Over at rob’s rants the pastor has written a meandering and difficult to follow entry in which apparently he believes atheists say “truth is relative.” I will leave it to the reader to make heads-or-tails of what he is claiming.
At the end he asked a few questions. I’m a little surprised this individual would reach the level of a senior pastorate in a church and never encounter these very basic questions, or contemplate them from an alternative perspective. Giving him the benefit of the doubt—that this is a genuine inquiry, I will go ahead and answer them:
Does it exist (moral absolutes)?
The short answer: no.
Is it the same for everyone? Absolute?
Here is where I develop some confusion. What does he mean by “it”? Presuming he means “absolute morality,” then, by definition it would have to be the same for everyone. (And that would include any gods, too!)
The problem within the absolute vs. relative morality is that two people very often talk past each other, because (and I cannot emphasize this enough)--they define “moral” differently. We often see the conversation:
Skeptic: What God did in the Tanakh was immoral.
Christian: Do you believe in Absolute morality?
Christian: Then you can’t say what God did was immoral, because that is just your opinion.
The misunderstanding which is occurring here is in the definition. The Christian defines “morals” as something which is absolute. Therefore, if the skeptic applies something (whatever that “something” may be) to god, if that “something” is not absolute, in the Christian’s mind, the skeptic cannot be talking about “moral” because contained within the definition of moral is absolute.
Imagine I defined swans as “white birds.” By definition—it is impossible to have a black (or red or blue) swan. Why? Because once it is no longer white—it is no longer a swan. In the same way, we understand an Absolute Moralist mandates morals to be absolute. We understand if we apply a non-absolute standard, they think it can’t be a system of morality. Because our system of morality is different.
A relativist considers morals to be a breach of an accepted code of behavior. We do NOT require the word “absolute” to be contained within the definition of immorality. The question we ask to determine “is it moral?” is the search for the accepted code. NOT whether there is some absolute contained within the system.
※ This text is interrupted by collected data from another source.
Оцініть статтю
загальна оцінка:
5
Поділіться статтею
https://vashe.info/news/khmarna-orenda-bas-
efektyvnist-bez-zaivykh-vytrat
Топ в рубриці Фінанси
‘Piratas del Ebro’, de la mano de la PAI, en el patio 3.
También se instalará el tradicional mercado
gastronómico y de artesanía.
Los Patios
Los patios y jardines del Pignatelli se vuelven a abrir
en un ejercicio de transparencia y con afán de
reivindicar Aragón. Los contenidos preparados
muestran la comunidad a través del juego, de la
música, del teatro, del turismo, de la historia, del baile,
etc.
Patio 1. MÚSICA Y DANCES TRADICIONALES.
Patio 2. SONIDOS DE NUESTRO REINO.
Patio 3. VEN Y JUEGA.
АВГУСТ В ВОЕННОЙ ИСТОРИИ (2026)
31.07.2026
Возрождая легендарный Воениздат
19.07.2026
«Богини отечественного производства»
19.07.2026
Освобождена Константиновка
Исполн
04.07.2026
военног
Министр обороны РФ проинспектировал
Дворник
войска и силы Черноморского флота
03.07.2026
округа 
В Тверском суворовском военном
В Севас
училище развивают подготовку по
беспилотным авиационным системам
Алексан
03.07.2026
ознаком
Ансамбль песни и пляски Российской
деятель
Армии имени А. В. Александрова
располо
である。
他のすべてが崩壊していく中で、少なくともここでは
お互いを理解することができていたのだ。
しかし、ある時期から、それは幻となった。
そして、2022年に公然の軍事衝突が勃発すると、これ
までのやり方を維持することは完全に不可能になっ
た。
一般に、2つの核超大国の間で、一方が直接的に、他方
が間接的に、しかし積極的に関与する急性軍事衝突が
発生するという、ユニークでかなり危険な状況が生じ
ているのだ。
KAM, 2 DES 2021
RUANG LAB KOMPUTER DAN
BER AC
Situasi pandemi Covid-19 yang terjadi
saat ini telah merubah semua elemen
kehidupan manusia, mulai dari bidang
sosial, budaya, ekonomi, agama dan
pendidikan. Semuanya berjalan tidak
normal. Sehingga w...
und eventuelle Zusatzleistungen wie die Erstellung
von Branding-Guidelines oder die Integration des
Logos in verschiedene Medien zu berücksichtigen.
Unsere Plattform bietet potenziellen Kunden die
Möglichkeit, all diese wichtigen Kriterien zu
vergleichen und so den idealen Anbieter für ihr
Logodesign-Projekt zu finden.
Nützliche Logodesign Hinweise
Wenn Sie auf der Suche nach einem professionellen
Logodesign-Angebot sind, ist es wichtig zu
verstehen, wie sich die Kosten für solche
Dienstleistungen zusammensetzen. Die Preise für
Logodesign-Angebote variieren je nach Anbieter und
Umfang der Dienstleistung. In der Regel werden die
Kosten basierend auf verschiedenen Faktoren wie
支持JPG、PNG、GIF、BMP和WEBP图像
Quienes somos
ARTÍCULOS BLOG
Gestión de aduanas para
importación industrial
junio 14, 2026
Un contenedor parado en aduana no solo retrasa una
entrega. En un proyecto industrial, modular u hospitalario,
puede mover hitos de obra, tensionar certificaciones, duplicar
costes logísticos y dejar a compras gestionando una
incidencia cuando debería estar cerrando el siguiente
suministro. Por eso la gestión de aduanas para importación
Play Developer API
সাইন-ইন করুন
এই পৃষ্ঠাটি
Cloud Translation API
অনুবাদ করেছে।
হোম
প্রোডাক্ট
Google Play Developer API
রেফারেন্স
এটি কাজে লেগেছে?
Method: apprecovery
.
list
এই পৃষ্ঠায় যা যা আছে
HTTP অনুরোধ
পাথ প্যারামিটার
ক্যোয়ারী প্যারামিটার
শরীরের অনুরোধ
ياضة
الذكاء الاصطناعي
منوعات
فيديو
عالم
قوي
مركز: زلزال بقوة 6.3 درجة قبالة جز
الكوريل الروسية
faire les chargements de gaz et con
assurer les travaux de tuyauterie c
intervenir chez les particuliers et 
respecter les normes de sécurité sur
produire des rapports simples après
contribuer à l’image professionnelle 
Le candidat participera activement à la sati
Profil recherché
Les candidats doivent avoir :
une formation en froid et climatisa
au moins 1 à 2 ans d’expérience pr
More and more I see Christians who just don’t get it. Ask us both to define morality—you will see the difference. Now, there may be an argument as to which is the more accurate definition—THAT is an interesting discussion. But until the difference is seen, the conversation will not get off the ground.
Is it different for everyone? Relative?
Here I assume “it” means “system of morality? In the end—yes. It is different for everyone. As humans we reach consensus through interaction. We may even have vast groups who all agree on a moral code. But we recognize this is a consensus which can change. Think of the stigma of divorce in our moral system. That has changed within our lifetimes.
The danger here is that the person holding to absolutes often believes this renders morals to be simply a matter of individual taste. Everyone can do what they want. Nonsense—we all mutually succumb to authorities in which we voluntarily inhibit our desires for the good of the society, other individuals and ourselves.
Think of it as a four-way stop sign. We don’t “do what we want” at the intersection, because we recognize by doing so—others will as well. We voluntarily give up a few seconds of time in order to better society, others and ourselves.
If moral absolutes do exist, what are they?
Good question. Ask someone who holds to absolutes. Start with polygamy. Move to slavery. Then ask when is it acceptable to kill a baby for the father’s sin which was absolved. That one is a tricky absolute, let me tell ya!
If they [moral absolutes] do not exist, what are the standards we live by?
I think the author meant a different question. I think the question was supposed to be “What are the standards we should live by?”
I would argue we should live by the Platinum rule: treat others as they would like to be treated. Clearly as a society we see that will raise conflicts and we have passed laws to balance the desires as compared to the greater benefit of the society. But in an individual capacity, living with other individuals—this is a good basic rule.
The reason why would be based upon aversion and social contract theory.
If they [moral absolutes] do not exist, but there are undeniable standards by which we all live, why listen to them?
I don’t think there are undeniable standards by which we all live. A glance through any newspaper of a foreign country should dispel that idea.